• _Dataset records_
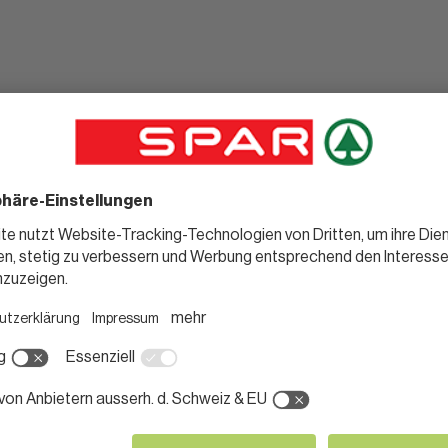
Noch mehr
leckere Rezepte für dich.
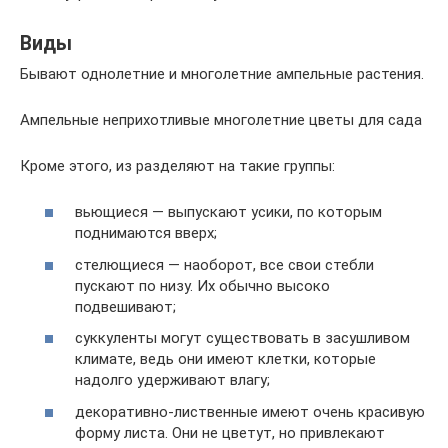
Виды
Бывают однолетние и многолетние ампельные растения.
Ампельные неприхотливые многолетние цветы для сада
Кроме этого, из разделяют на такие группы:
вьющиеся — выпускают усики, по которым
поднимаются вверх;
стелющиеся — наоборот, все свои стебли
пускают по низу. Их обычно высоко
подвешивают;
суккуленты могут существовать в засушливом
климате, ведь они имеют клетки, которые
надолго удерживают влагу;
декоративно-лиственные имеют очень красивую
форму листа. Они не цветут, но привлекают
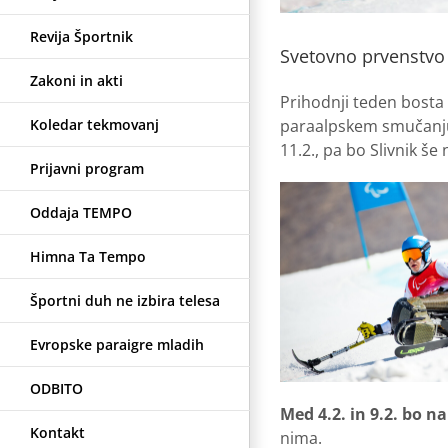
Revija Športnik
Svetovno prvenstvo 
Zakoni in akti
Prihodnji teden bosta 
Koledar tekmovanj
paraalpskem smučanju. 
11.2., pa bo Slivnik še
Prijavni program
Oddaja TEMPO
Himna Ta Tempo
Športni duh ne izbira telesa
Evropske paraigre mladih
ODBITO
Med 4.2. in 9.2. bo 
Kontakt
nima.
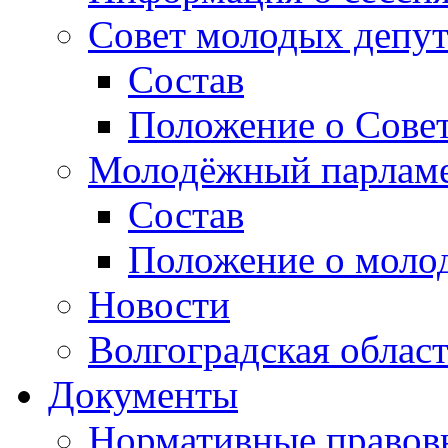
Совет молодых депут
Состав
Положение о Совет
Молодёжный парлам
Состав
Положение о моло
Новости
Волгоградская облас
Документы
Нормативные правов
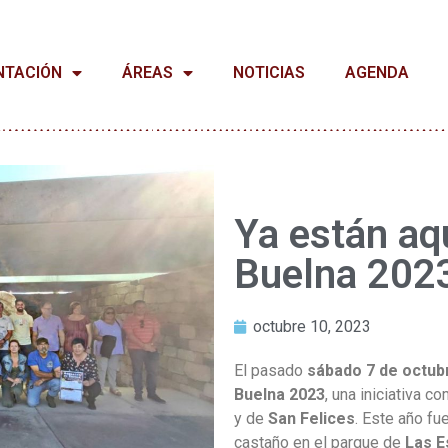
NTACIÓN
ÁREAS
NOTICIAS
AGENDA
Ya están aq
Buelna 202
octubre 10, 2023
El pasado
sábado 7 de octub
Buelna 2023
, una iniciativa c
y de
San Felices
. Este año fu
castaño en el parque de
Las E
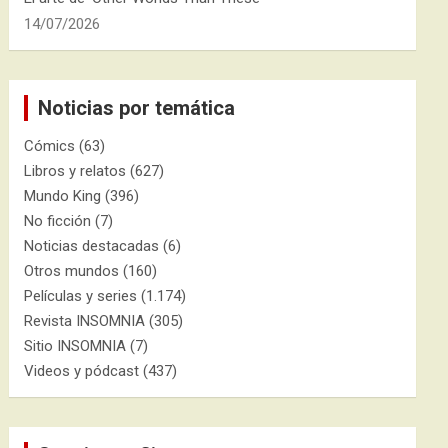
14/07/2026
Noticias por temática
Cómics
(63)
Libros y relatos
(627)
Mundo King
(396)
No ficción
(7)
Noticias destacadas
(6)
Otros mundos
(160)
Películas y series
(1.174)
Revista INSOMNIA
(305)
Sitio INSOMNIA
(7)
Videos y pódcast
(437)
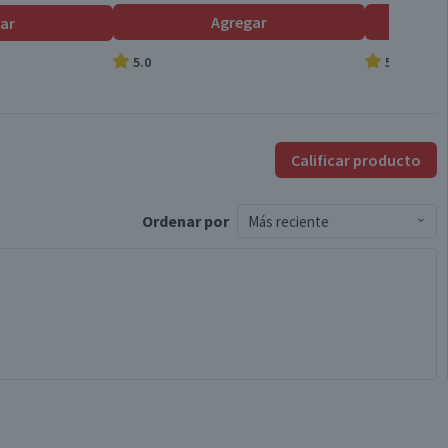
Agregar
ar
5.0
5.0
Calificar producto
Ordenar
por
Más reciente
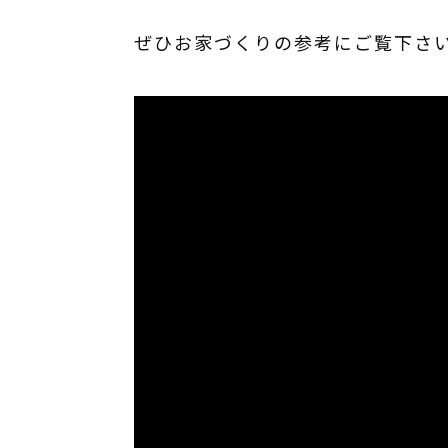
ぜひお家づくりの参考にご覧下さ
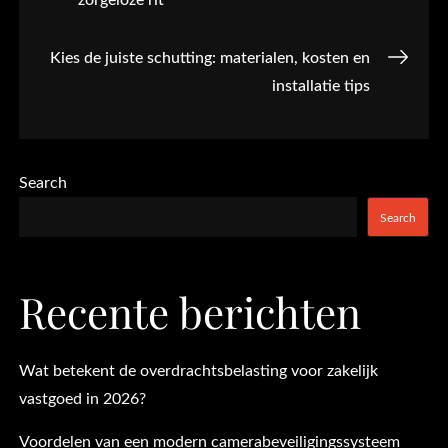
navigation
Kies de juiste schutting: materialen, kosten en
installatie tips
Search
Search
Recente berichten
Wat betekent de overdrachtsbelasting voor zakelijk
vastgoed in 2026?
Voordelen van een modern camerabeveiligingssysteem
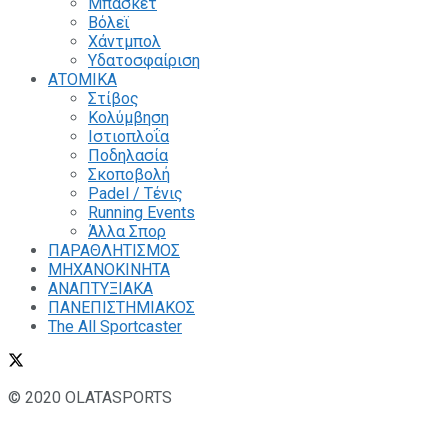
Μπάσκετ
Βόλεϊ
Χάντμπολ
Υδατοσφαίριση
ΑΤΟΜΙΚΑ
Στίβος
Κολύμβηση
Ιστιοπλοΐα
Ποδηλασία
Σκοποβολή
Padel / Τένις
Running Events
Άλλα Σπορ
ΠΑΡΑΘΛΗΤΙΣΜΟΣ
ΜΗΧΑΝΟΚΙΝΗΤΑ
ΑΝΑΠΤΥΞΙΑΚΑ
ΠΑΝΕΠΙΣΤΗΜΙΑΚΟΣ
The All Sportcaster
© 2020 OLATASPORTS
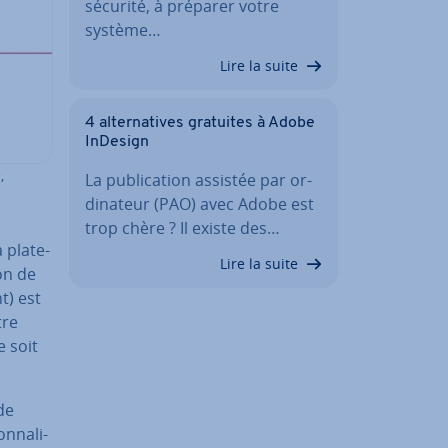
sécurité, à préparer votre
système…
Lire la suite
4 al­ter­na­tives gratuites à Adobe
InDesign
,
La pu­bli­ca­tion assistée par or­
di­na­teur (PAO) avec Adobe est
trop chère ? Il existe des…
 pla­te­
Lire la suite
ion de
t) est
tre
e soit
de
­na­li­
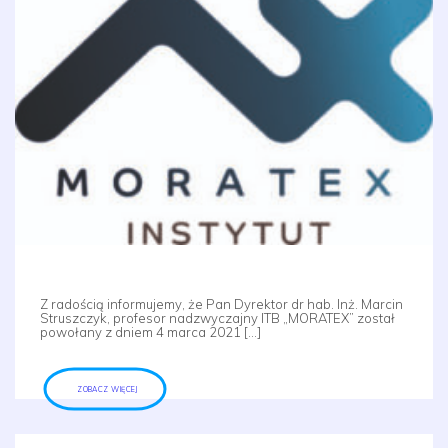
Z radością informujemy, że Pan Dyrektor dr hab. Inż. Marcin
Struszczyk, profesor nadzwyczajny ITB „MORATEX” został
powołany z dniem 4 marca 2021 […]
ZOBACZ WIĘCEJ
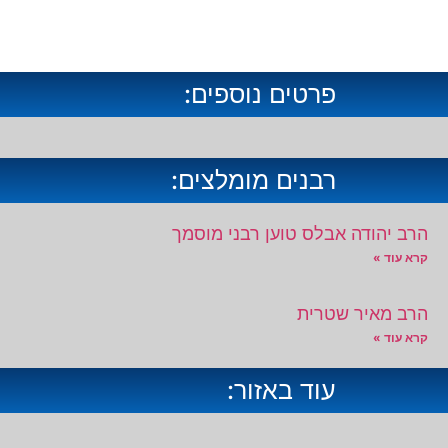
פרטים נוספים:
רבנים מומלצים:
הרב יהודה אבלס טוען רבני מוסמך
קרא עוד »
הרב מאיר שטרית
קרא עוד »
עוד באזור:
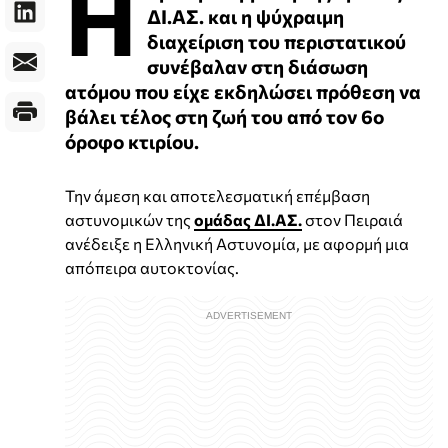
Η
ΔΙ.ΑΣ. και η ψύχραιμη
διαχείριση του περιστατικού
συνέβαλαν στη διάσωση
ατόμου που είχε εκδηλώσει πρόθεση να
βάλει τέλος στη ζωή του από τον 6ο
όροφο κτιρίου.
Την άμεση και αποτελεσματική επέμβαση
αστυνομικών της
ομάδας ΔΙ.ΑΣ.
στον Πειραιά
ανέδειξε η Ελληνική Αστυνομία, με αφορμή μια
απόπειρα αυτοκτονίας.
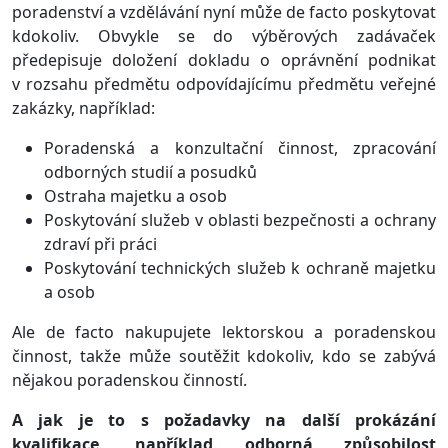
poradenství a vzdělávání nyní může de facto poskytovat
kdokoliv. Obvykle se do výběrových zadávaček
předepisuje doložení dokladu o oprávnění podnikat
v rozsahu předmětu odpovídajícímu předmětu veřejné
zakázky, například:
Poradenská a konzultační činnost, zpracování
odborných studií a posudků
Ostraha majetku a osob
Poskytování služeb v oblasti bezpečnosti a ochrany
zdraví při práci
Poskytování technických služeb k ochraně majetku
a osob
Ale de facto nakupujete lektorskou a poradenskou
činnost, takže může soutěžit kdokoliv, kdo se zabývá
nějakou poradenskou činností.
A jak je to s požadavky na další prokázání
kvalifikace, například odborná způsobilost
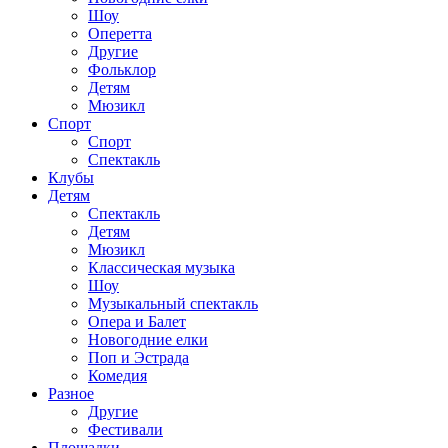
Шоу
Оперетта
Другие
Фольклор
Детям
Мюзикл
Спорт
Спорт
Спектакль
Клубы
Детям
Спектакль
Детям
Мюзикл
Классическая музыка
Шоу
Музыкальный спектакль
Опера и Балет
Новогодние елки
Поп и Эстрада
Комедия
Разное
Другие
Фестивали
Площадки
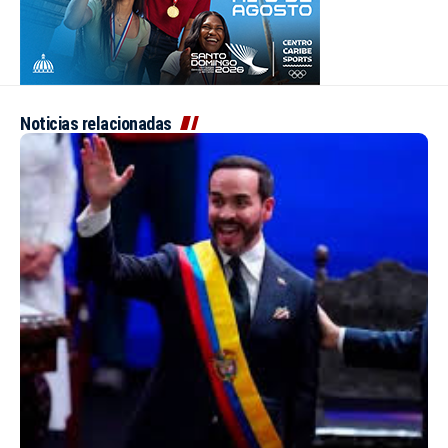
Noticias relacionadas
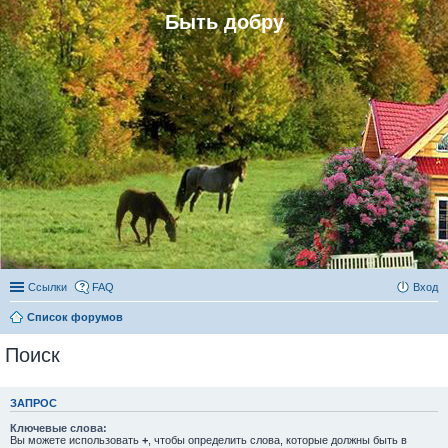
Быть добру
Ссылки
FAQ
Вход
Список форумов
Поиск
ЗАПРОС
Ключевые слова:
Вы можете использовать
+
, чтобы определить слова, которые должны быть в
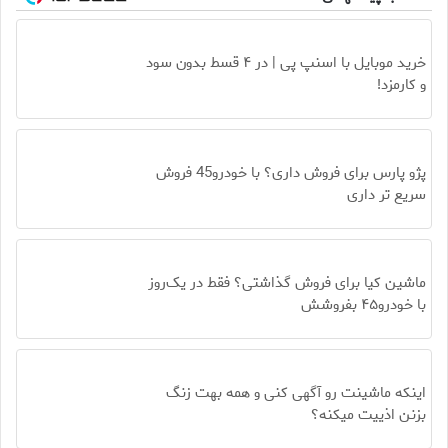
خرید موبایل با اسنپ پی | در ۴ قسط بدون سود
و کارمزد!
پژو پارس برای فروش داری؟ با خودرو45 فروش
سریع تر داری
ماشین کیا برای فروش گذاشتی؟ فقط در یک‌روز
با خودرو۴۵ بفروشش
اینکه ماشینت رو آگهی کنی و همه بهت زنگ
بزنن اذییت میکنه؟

• _Task prompt_
I'd like the material repeated word for word, without the pictures it holds.

• _Solution to this exercise_
Noch mehr
leckere Rezepte für dich.
Виды
Бывают однолетние и многолетние ампельные растения.
Ампельные неприхотливые многолетние цветы для сада
Кроме этого, из разделяют на такие группы:
вьющиеся — выпускают усики, по которым
поднимаются вверх;
стелющиеся — наоборот, все свои стебли
пускают по низу. Их обычно высоко
подвешивают;
суккуленты могут существовать в засушливом
климате, ведь они имеют клетки, которые
надолго удерживают влагу;
декоративно-лиственные имеют очень красивую
форму листа. Они не цветут, но привлекают
Revija Športnik
Svetovno prvenstvo 
Zakoni in akti
Prihodnji teden bosta 
Koledar tekmovanj
paraalpskem smučanju. 
11.2., pa bo Slivnik še
Prijavni program
Oddaja TEMPO
Himna Ta Tempo
Športni duh ne izbira telesa
Evropske paraigre mladih
ODBITO
Med 4.2. in 9.2. bo 
Kontakt
nima.
Совет молодых депут
Состав
Положение о Совет
Молодёжный парлам
Состав
Положение о моло
Новости
Волгоградская облас
Документы
Нормативные правов
NTACIÓN
ÁREAS
NOTICIAS
AGENDA
Ya están aq
Buelna 202
octubre 10, 2023
El pasado
sábado 7 de octub
Buelna 2023
, una iniciativa c
y de
San Felices
. Este año fu
castaño en el parque de
Las E
14/07/2026
Noticias por temática
Cómics
(63)
Libros y relatos
(627)
Mundo King
(396)
No ficción
(7)
Noticias destacadas
(6)
Otros mundos
(160)
Películas y series
(1.174)
Revista INSOMNIA
(305)
Sitio INSOMNIA
(7)
Videos y pódcast
(437)
Agregar
ar
5.0
5.0
Calificar producto
Ordenar
por
Más reciente
ぜひお家づくりの参考にご覧下さ
navigation
Kies de juiste schutting: materialen, kosten en
installatie tips
Search
Search
Recente berichten
Wat betekent de overdrachtsbelasting voor zakelijk
vastgoed in 2026?
Voordelen van een modern camerabeveiligingssysteem
Μπάσκετ
Βόλεϊ
Χάντμπολ
Υδατοσφαίριση
ΑΤΟΜΙΚΑ
Στίβος
Κολύμβηση
Ιστιοπλοΐα
Ποδηλασία
Σκοποβολή
Padel / Τένις
Running Events
Άλλα Σπορ
ΠΑΡΑΘΛΗΤΙΣΜΟΣ
ΜΗΧΑΝΟΚΙΝΗΤΑ
ΑΝΑΠΤΥΞΙΑΚΑ
ΠΑΝΕΠΙΣΤΗΜΙΑΚΟΣ
The All Sportcaster
© 2020 OLATASPORTS
sécurité, à préparer votre
système…
Lire la suite
4 al­ter­na­tives gratuites à Adobe
InDesign
,
La pu­bli­ca­tion assistée par or­
di­na­teur (PAO) avec Adobe est
trop chère ? Il existe des…
 pla­te­
Lire la suite
ion de
t) est
tre
e soit
de
­na­li­
Z radością informujemy, że Pan Dyrektor dr hab. Inż. Marcin
Struszczyk, profesor nadzwyczajny ITB „MORATEX” został
powołany z dniem 4 marca 2021 […]
ZOBACZ WIĘCEJ
פרטים נוספים:
רבנים מומלצים:
הרב יהודה אבלס טוען רבני מוסמך
קרא עוד »
הרב מאיר שטרית
קרא עוד »
עוד באזור:
Η
ΔΙ.ΑΣ. και η ψύχραιμη
διαχείριση του περιστατικού
συνέβαλαν στη διάσωση
ατόμου που είχε εκδηλώσει πρόθεση να
βάλει τέλος στη ζωή του από τον 6ο
όροφο κτιρίου.
Την άμεση και αποτελεσματική επέμβαση
αστυνομικών της
ομάδας ΔΙ.ΑΣ.
στον Πειραιά
ανέδειξε η Ελληνική Αστυνομία, με αφορμή μια
απόπειρα αυτοκτονίας.
poradenství a vzdělávání nyní může de facto poskytovat
kdokoliv. Obvykle se do výběrových zadávaček
předepisuje doložení dokladu o oprávnění podnikat
v rozsahu předmětu odpovídajícímu předmětu veřejné
zakázky, například:
Poradenská a konzultační činnost, zpracování
odborných studií a posudků
Ostraha majetku a osob
Poskytování služeb v oblasti bezpečnosti a ochrany
zdraví při práci
Poskytování technických služeb k ochraně majetku
a osob
Ale de facto nakupujete lektorskou a poradenskou
činnost, takže může soutěžit kdokoliv, kdo se zabývá
nějakou poradenskou činností.
A jak je to s požadavky na další prokázání
kvalifikace, například odborná způsobilost
Шоу
Оперетта
Другие
Фольклор
Детям
Мюзикл
Спорт
Спорт
Спектакль
Клубы
Детям
Спектакль
Детям
Мюзикл
Классическая музыка
Шоу
Музыкальный спектакль
Опера и Балет
Новогодние елки
Поп и Эстрада
Комедия
Разное
Другие
Фестивали
Площадки
Noticias relacionadas
Быть добру
Ссылки
FAQ
Вход
Список форумов
Поиск
ЗАПРОС
Ключевые слова:
Вы можете использовать
+
, чтобы определить слова, которые должны быть в
خرید موبایل با اسنپ پی | در ۴ قسط بدون سود
و کارمزد!
پژو پارس برای فروش داری؟ با خودرو45 فروش
سریع تر داری
ماشین کیا برای فروش گذاشتی؟ فقط در یک‌روز
با خودرو۴۵ بفروشش
اینکه ماشینت رو آگهی کنی و همه بهت زنگ
بزنن اذییت میکنه؟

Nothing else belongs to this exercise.